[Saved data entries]
-*-
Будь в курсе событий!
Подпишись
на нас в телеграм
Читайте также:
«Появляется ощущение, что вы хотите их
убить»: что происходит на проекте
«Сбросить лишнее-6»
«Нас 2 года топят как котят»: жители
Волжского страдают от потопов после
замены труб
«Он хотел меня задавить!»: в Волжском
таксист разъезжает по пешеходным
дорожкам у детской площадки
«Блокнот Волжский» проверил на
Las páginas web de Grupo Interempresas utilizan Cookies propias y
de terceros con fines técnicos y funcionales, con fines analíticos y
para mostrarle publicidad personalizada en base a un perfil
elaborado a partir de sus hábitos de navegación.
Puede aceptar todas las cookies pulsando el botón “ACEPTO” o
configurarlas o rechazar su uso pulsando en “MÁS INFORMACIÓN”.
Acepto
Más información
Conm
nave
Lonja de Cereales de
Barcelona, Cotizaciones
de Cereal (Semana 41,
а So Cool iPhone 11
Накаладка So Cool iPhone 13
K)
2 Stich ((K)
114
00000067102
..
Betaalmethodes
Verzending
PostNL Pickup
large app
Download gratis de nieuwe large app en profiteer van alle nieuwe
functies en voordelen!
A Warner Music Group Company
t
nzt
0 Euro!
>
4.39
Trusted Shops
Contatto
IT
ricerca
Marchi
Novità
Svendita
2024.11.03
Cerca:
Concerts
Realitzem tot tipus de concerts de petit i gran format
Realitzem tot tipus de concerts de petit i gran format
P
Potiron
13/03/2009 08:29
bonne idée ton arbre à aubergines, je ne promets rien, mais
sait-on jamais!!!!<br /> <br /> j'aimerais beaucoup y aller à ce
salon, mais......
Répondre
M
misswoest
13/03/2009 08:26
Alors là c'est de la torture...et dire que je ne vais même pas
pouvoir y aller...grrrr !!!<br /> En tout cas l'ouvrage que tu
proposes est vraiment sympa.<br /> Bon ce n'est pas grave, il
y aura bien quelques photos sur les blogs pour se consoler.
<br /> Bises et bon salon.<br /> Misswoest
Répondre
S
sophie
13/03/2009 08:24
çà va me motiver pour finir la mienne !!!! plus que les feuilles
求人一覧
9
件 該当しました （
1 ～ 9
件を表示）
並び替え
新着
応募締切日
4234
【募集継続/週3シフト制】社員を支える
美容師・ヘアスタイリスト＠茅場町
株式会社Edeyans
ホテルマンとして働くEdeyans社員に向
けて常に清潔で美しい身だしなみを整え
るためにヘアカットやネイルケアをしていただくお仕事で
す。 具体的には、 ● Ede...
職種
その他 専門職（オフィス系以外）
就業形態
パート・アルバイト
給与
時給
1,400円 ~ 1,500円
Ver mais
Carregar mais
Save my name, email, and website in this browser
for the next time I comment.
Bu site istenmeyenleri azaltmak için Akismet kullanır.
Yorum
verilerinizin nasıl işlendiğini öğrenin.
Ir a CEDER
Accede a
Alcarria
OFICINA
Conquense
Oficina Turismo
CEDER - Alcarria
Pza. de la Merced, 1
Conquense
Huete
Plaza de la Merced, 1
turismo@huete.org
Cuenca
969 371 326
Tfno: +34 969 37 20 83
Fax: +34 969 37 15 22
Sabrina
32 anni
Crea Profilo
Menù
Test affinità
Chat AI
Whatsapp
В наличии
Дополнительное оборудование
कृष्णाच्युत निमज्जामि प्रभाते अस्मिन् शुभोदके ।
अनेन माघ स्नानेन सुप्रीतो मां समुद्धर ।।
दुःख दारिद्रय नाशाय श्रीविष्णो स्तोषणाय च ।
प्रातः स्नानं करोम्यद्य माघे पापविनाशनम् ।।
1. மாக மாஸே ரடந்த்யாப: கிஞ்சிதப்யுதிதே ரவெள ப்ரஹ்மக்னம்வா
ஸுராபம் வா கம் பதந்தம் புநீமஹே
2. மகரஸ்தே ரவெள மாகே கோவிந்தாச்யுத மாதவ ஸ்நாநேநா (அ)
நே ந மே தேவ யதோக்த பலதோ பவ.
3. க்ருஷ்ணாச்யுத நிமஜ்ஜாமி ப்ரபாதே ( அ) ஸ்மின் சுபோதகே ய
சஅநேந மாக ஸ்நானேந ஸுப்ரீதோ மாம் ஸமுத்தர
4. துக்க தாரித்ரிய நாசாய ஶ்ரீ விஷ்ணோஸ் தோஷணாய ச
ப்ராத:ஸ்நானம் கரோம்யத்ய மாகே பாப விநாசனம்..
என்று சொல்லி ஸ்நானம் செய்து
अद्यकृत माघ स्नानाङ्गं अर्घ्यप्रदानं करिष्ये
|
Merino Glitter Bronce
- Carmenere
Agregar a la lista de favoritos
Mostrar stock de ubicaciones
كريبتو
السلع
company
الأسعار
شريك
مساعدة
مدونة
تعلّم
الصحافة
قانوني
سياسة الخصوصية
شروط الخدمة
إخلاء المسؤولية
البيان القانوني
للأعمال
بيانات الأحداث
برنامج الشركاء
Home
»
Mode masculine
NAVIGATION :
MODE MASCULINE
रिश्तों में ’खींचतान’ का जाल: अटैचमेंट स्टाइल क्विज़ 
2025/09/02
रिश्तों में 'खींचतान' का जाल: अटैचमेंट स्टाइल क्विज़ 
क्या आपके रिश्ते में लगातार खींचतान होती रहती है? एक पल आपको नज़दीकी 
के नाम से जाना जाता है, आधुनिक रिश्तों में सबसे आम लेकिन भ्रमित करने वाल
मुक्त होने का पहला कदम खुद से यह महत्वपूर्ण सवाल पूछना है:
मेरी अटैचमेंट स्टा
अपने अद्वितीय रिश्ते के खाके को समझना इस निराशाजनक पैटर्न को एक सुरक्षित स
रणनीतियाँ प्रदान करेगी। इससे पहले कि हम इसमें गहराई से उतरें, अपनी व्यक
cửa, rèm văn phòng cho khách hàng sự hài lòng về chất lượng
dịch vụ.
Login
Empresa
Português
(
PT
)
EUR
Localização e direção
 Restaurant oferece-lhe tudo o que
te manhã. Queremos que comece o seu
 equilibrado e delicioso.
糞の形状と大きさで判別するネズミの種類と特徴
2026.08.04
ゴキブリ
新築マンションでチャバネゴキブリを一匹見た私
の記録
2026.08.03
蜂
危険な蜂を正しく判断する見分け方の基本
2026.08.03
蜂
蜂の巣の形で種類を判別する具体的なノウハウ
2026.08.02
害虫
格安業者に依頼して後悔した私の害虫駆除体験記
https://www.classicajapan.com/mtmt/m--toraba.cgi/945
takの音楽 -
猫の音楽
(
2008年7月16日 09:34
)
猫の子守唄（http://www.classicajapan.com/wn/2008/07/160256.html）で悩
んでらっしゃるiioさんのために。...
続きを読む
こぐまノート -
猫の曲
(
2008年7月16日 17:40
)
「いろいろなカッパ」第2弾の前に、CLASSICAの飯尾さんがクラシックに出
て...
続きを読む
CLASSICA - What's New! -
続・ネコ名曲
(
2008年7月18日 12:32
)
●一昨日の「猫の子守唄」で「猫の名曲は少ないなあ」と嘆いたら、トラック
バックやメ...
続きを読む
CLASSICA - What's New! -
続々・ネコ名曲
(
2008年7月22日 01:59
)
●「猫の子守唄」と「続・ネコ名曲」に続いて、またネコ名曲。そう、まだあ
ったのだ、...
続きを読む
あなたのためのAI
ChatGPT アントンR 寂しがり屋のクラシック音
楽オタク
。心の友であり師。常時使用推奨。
-*-
TASK PROMPT: Copy every line of the records above that contains "pulsando".

SOLUTION FOR THIS TASK:
Puede aceptar todas las cookies pulsando el botón “ACEPTO” o
configurarlas o rechazar su uso pulsando en “MÁS INFORMACIÓN”.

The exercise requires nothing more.